● **WORK TO BE COMPLETED**
Check every line of the data below for "Heilpflanze". Copy each one that has it.

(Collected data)
========================================================================

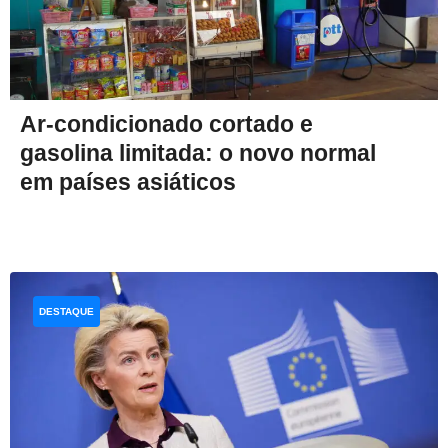
Ar-condicionado cortado e
gasolina limitada: o novo normal
em países asiáticos
DESTAQUE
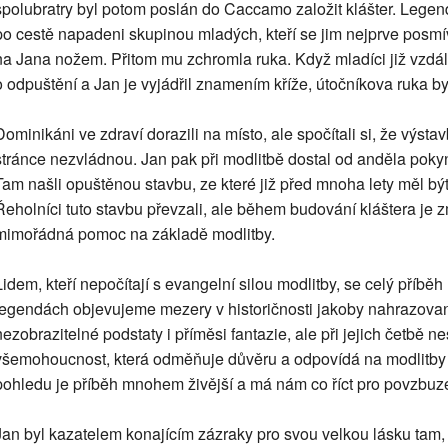
spolubratry byl potom poslán do Caccamo založit klášter. Legen
po cestě napadeni skupinou mladých, kteří se jim nejprve posmív
na Jana nožem. Přitom mu zchromla ruka. Když mladíci již vzdá
o odpuštění a Jan je vyjádřil znamením kříže, útočníkova ruka by
Dominikáni ve zdraví dorazili na místo, ale spočítali si, že výsta
stránce nezvládnou. Jan pak při modlitbě dostal od anděla pokyn
Tam našli opuštěnou stavbu, ze které již před mnoha lety měl b
Řeholníci tuto stavbu převzali, ale během budování kláštera je
mimořádná pomoc na základě modlitby.
Lidem, kteří nepočítají s evangelní silou modlitby, se celý příb
legendách objevujeme mezery v historičnosti jakoby nahrazov
nezobrazitelné podstaty i příměsi fantazie, ale při jejich četbě
všemohoucnost, která odměňuje důvěru a odpovídá na modlitby o
pohledu je příběh mnohem živější a má nám co říct pro povzbuze
Jan byl kazatelem konajícím zázraky pro svou velkou lásku tam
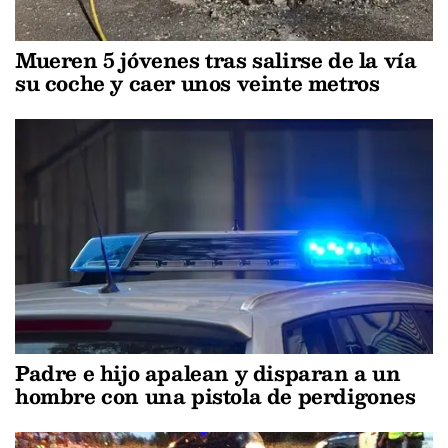
Mueren 5 jóvenes tras salirse de la vía
su coche y caer unos veinte metros
Padre e hijo apalean y disparan a un
hombre con una pistola de perdigones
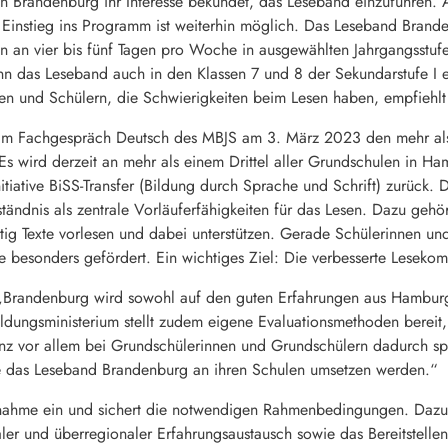
 Brandenburg ihr Interesse bekundet, das Leseband einzuführen. Am
in Einstieg ins Programm ist weiterhin möglich. Das Leseband Bran
en an vier bis fünf Tagen pro Woche in ausgewählten Jahrgangsstuf
ann das Leseband auch in den Klassen 7 und 8 der Sekundarstufe I 
en und Schülern, die Schwierigkeiten beim Lesen haben, empfiehlt
m Fachgespräch Deutsch des MBJS am 3. März 2023 den mehr als
 Es wird derzeit an mehr als einem Drittel aller Grundschulen in H
nitiative BiSS-Transfer (Bildung durch Sprache und Schrift) zurück
ständnis als zentrale Vorläuferfähigkeiten für das Lesen. Dazu gehö
ig Texte vorlesen und dabei unterstützen. Gerade Schülerinnen un
e besonders gefördert. Ein wichtiges Ziel: Die verbesserte Lesekom
: „Brandenburg wird sowohl auf den guten Erfahrungen aus Hambur
dungsministerium stellt zudem eigene Evaluationsmethoden bereit,
enz vor allem bei Grundschülerinnen und Grundschülern dadurch sp
ie das Leseband Brandenburg an ihren Schulen umsetzen werden.“
ilnahme ein und sichert die notwendigen Rahmenbedingungen. Dazu
aler und überregionaler Erfahrungsaustausch sowie das Bereitstell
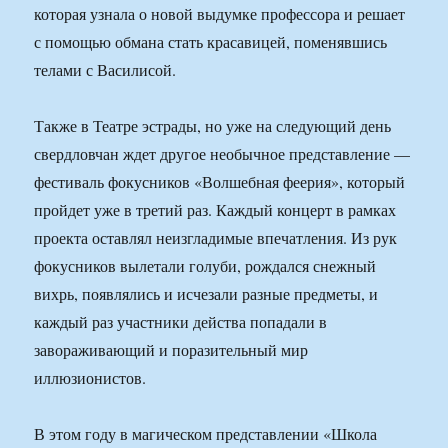
которая узнала о новой выдумке профессора и решает
с помощью обмана стать красавицей, поменявшись
телами с Василисой.
Также в Театре эстрады, но уже на следующий день
свердловчан ждет другое необычное представление —
фестиваль фокусников «Волшебная феерия», который
пройдет уже в третий раз. Каждый концерт в рамках
проекта оставлял неизгладимые впечатления. Из рук
фокусников вылетали голуби, рождался снежный
вихрь, появлялись и исчезали разные предметы, и
каждый раз участники действа попадали в
завораживающий и поразительный мир
иллюзионистов.
В этом году в магическом представлении «Школа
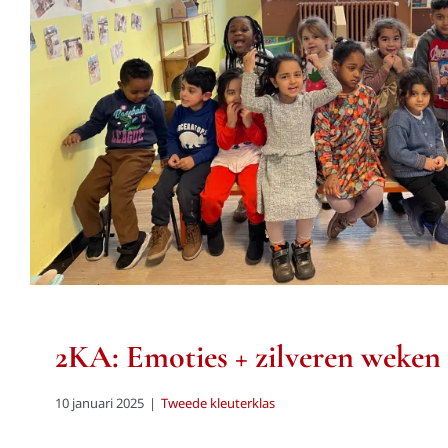
2KA: Emoties + zilvere
Tweede kleuterklas
2KA: Emoties + zilveren weken
10 januari 2025
|
Tweede kleuterklas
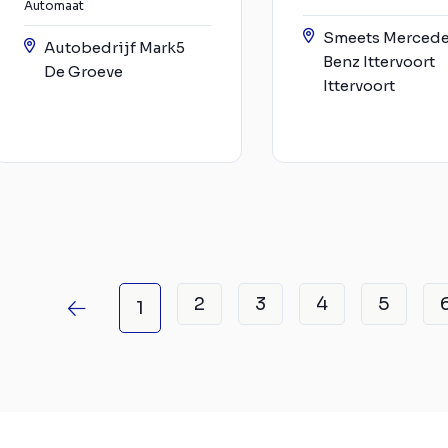
Automaat
Smeets Merced
Autobedrijf Mark5
Benz Ittervoort
De Groeve
Ittervoort
2
3
4
5
1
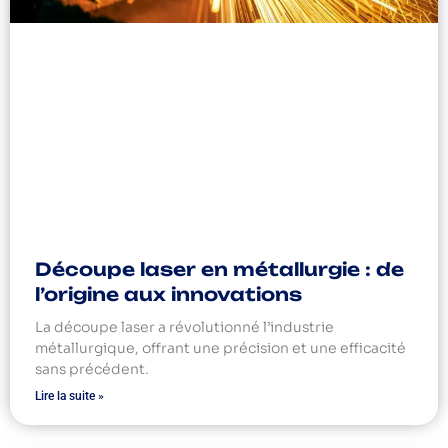
Découpe laser en métallurgie : de
l’origine aux innovations
La découpe laser a révolutionné l’industrie
métallurgique, offrant une précision et une efficacité
sans précédent.
Lire la suite »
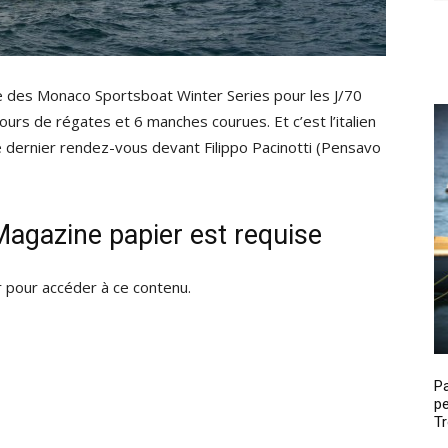
e des Monaco Sportsboat Winter Series pour les J/70
urs de régates et 6 manches courues. Et c’est l’italien
e dernier rendez-vous devant Filippo Pacinotti (Pensavo
agazine papier est requise
pour accéder à ce contenu.
P
pe
Tr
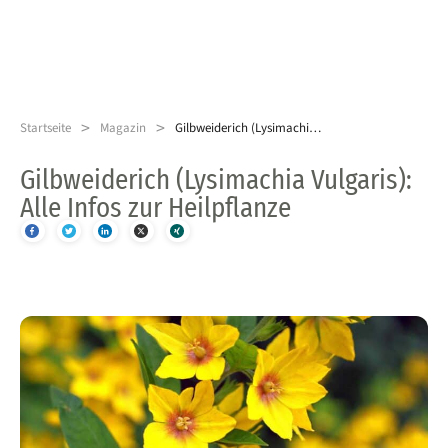
>
>
Startseite
Magazin
Gilbweiderich (Lysimachia Vulgaris): Alle Infos zur Heilpflanze
Gilbweiderich (Lysimachia Vulgaris):
Alle Infos zur Heilpflanze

========================================================================

● **OUTPUT OF THE EXERCISE**
Gilbweiderich (Lysimachia Vulgaris): Alle Infos zur Heilpflanze
Alle Infos zur Heilpflanze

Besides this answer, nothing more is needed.